Au retour, dans l’après-midi, on passa devant Seyanne. La tante était très contrariée ; mais il n’y avait pas de raison à donner pour rebrousser chemin, car on était en vue du village. Mlle  Blandine se retourna du côté de sa nièce sous prétexte de causeries, de coiffes à arranger, mais en réalité pour lui dérober la vue. Au tournant du rempart, la Cadette, qui connaissait à fond le pays, refusa de descendre la calcule, qui est très rude, et, tournant brusquement de côté, elle enfila droit sous la porte de la ville. On n’était qu’à deux ou trois cents pas de la boulangerie ; la Cadette, qui flairait l’écurie des Sendric, courait comme le vent ; les mules suivaient gaiement ; en quelques secondes, on allait se trouver sur la place. — Mais arrête-la donc, arrête ! cria la tante, et tourne à droite.

Espérit tira les rênes, mais sans grande vigueur ; la Cadette résista.
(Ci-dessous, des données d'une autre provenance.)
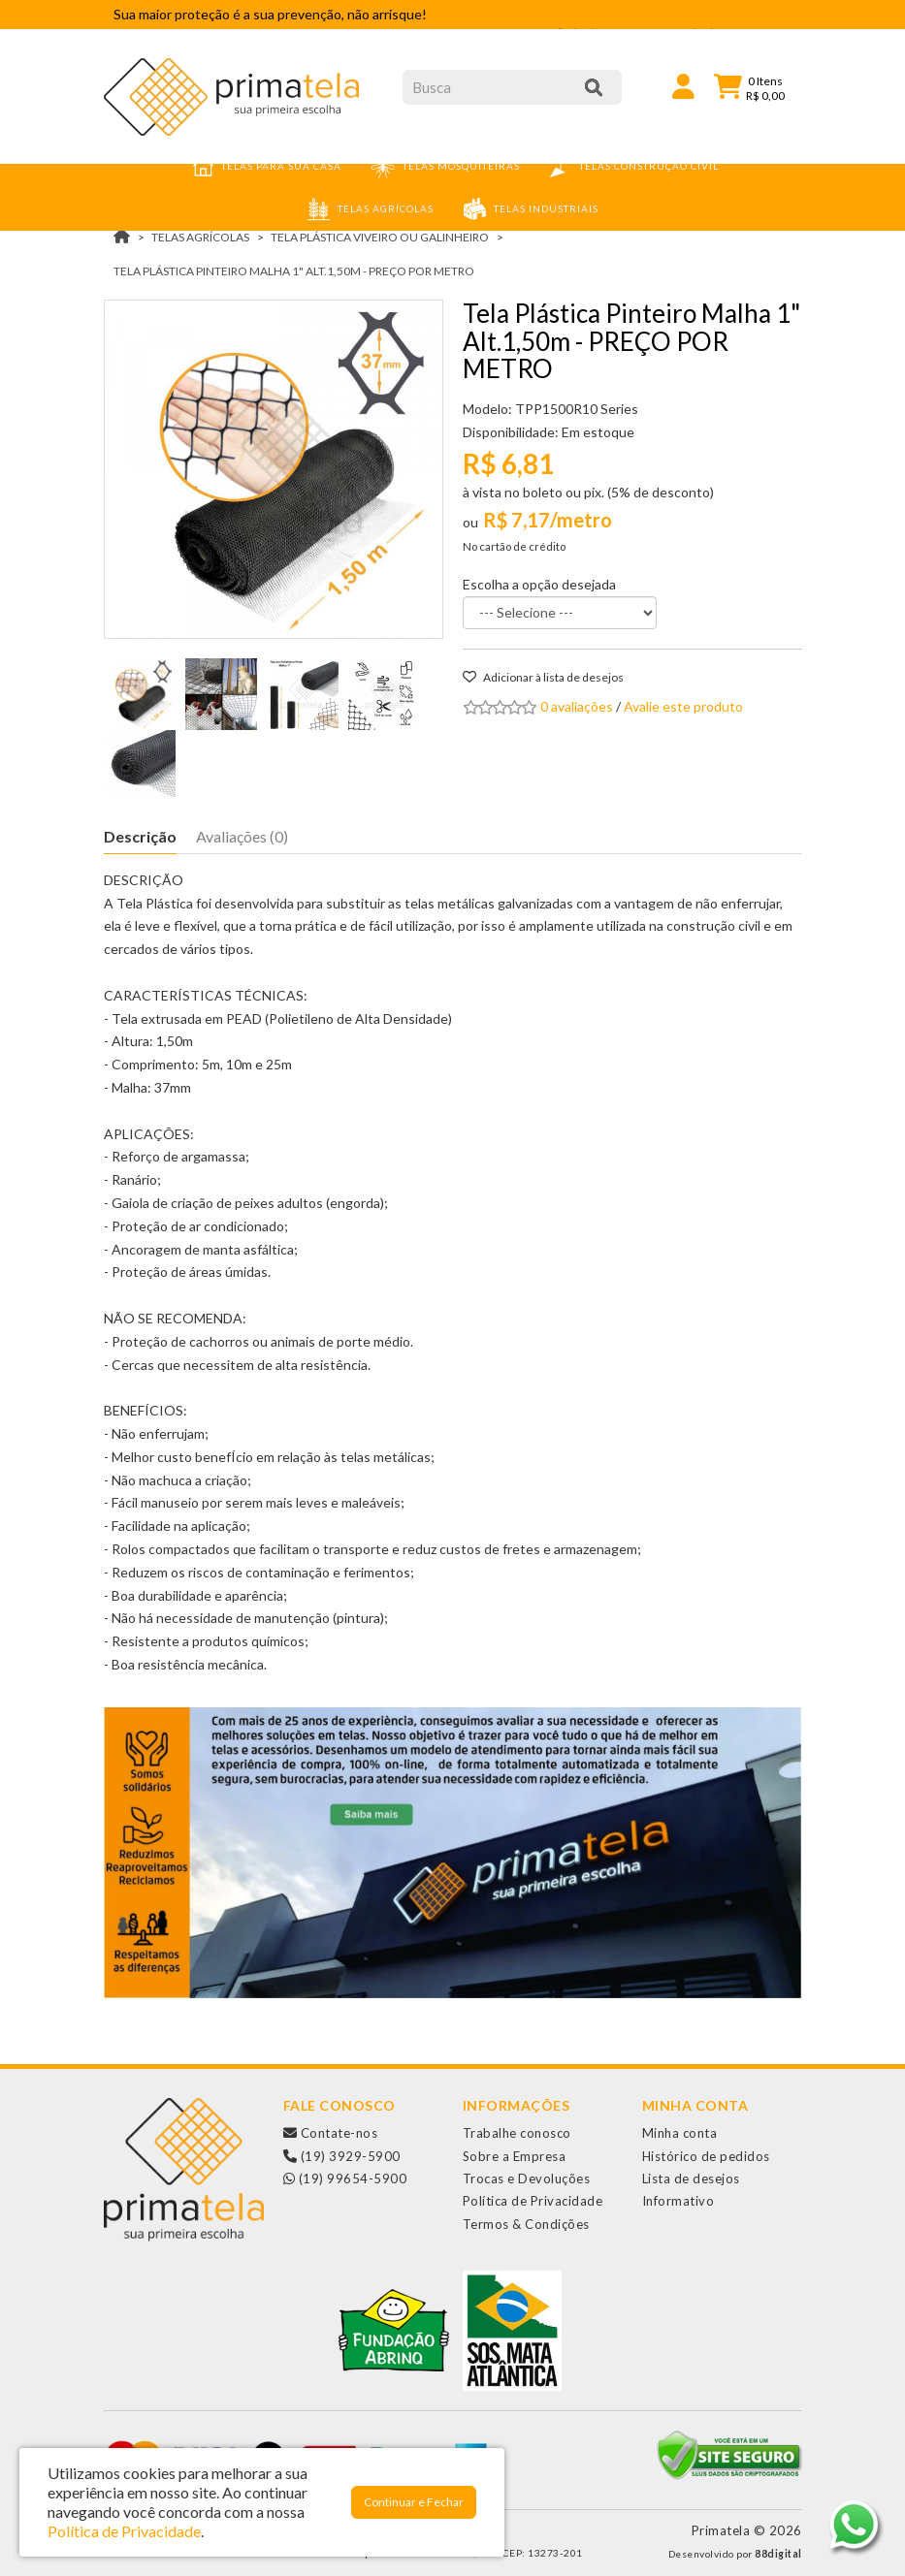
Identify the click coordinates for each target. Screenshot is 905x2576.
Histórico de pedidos (706, 2156)
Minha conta (680, 2133)
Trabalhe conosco (517, 2133)
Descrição (140, 836)
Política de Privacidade (533, 2201)
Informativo (678, 2201)
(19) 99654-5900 (345, 2178)
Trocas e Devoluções (527, 2178)
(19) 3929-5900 (342, 2156)
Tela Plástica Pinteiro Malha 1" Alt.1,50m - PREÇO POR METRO (293, 271)
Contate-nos (330, 2133)
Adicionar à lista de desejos (543, 677)
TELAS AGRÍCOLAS (200, 237)
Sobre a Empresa (514, 2156)
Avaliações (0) (242, 836)
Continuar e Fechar (414, 2502)
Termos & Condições (526, 2224)
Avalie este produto (683, 706)
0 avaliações (576, 706)
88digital (778, 2554)
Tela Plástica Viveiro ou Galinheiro (380, 237)
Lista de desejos (691, 2178)
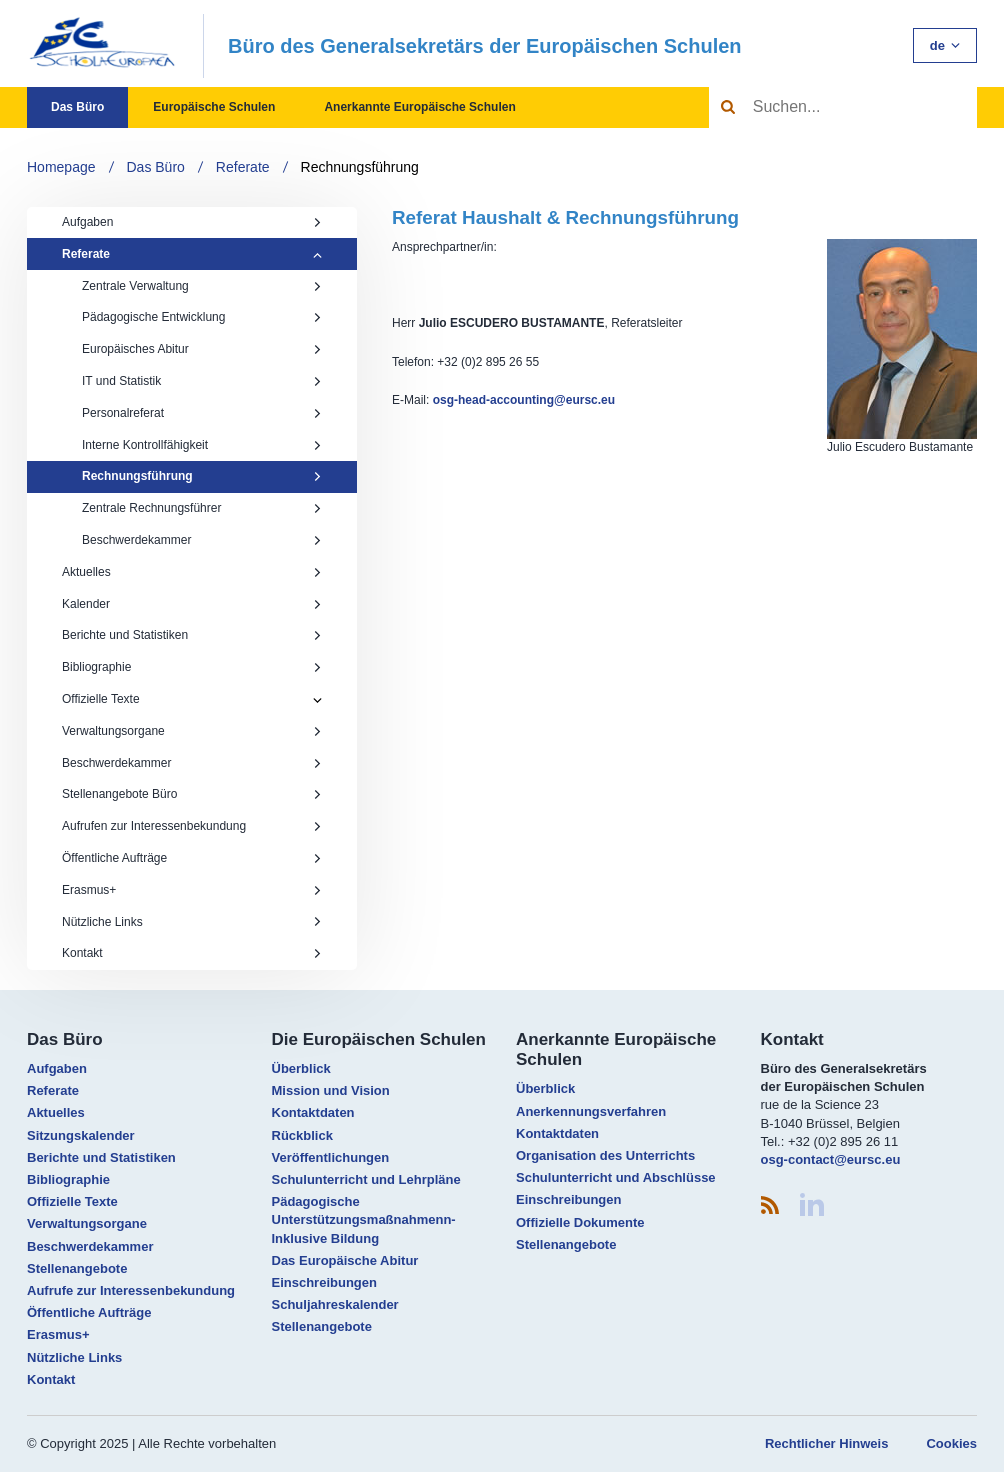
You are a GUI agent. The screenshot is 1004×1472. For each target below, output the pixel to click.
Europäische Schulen (214, 107)
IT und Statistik (202, 381)
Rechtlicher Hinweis (827, 1443)
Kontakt (192, 953)
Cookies (951, 1443)
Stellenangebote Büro (192, 794)
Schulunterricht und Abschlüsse (616, 1177)
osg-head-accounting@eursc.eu (524, 400)
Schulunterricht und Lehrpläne (366, 1179)
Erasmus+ (192, 890)
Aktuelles (192, 572)
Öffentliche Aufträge (192, 858)
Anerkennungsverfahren (591, 1111)
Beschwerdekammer (202, 540)
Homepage (61, 167)
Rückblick (302, 1135)
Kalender (192, 604)
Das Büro (77, 107)
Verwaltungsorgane (192, 731)
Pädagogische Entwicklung (202, 317)
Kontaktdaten (313, 1112)
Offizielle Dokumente (580, 1222)
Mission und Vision (331, 1090)
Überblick (301, 1068)
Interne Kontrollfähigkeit (202, 445)
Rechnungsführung (360, 167)
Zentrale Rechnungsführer (202, 508)
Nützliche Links (192, 922)
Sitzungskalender (81, 1135)
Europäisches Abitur (202, 349)
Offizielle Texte (101, 699)
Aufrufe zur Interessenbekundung (131, 1290)
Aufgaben (192, 222)
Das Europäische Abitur (345, 1260)
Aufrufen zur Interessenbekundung (192, 826)
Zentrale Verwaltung (202, 286)
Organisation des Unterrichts (605, 1155)
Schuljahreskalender (335, 1304)
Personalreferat (202, 413)
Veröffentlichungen (331, 1157)
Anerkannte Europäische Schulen (419, 107)
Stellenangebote (77, 1268)
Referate (243, 167)
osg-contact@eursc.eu (831, 1159)
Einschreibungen (324, 1282)
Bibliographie (192, 667)
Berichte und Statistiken (192, 635)
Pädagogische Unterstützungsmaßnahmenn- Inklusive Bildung (364, 1219)
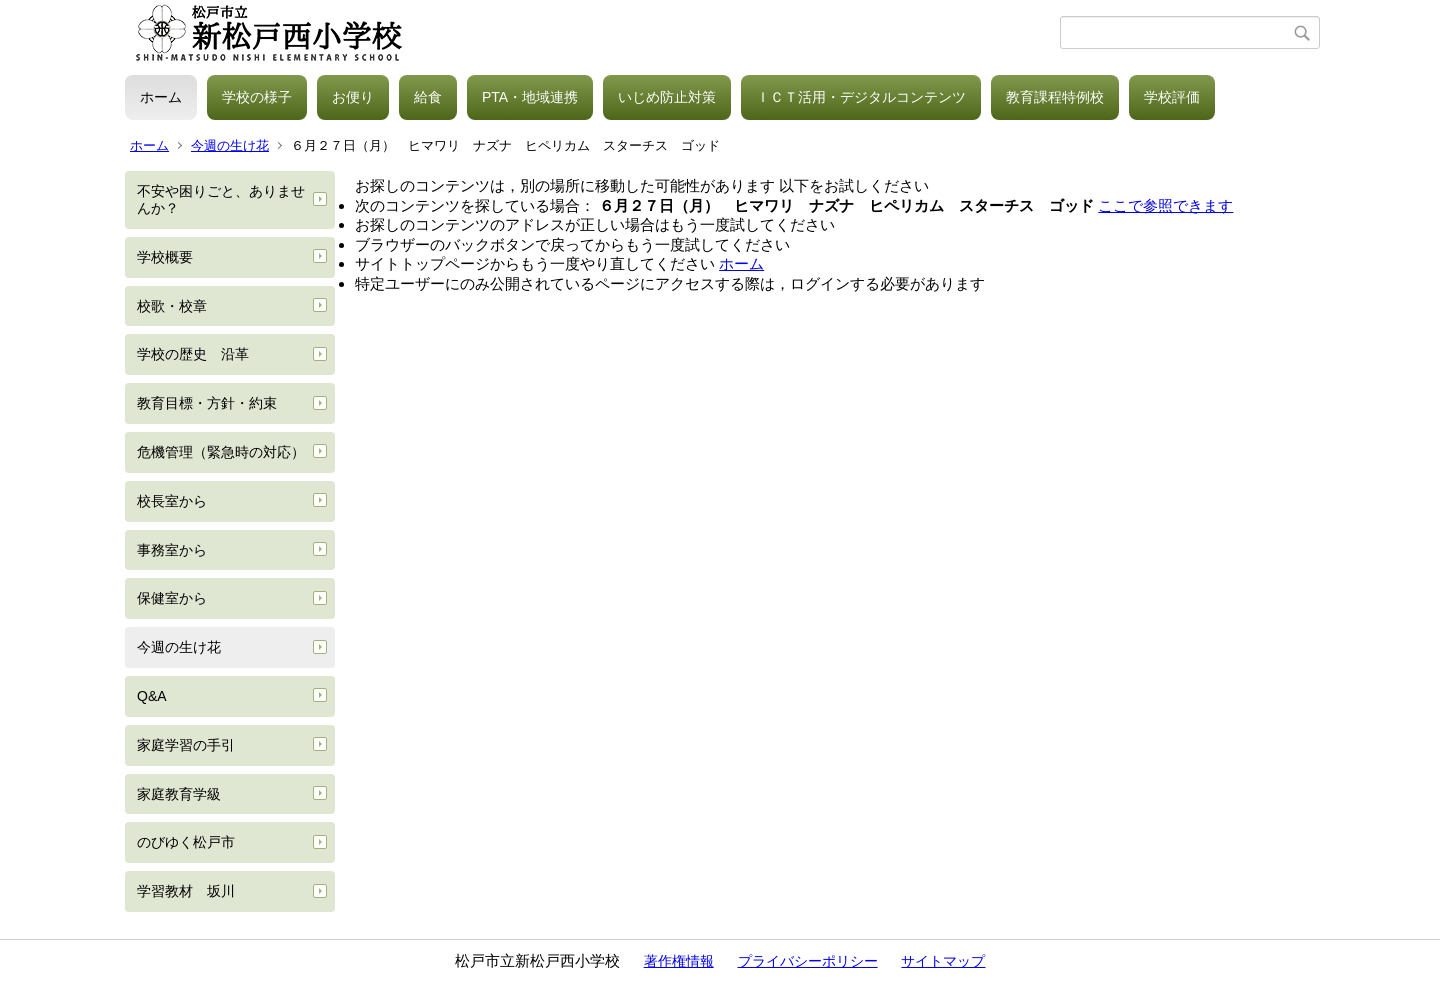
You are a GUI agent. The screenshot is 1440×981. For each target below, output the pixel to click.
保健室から (172, 598)
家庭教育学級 (179, 794)
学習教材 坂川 (186, 891)
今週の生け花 (230, 145)
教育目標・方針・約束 (207, 403)
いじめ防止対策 (667, 97)
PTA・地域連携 (530, 97)
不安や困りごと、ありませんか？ (221, 199)
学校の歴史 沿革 (193, 354)
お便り (353, 97)
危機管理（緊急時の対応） (221, 452)
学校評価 (1172, 97)
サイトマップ (943, 961)
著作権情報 (679, 961)
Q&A (152, 696)
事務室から (172, 550)
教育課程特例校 (1055, 97)
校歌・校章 (172, 306)
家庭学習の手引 (186, 745)
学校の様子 (257, 97)
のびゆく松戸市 (186, 842)
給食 (428, 97)
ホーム (161, 97)
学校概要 (165, 257)
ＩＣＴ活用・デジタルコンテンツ (861, 97)
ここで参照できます (1165, 205)
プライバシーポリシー (808, 961)
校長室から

— Et le fouet, et le fouet ! Fouette-la donc, grand benêt, fouette à tour de bras !

— La Cadette n’a jamais été battue, répondit Espérit.

Le lieutenant riait des colères et des dépits de sa sœur. Du bout de la place, Damianet arrivait en courant ; il se jeta à la bride de la Cadette et conduisit bruyamment la carriole dans la cour.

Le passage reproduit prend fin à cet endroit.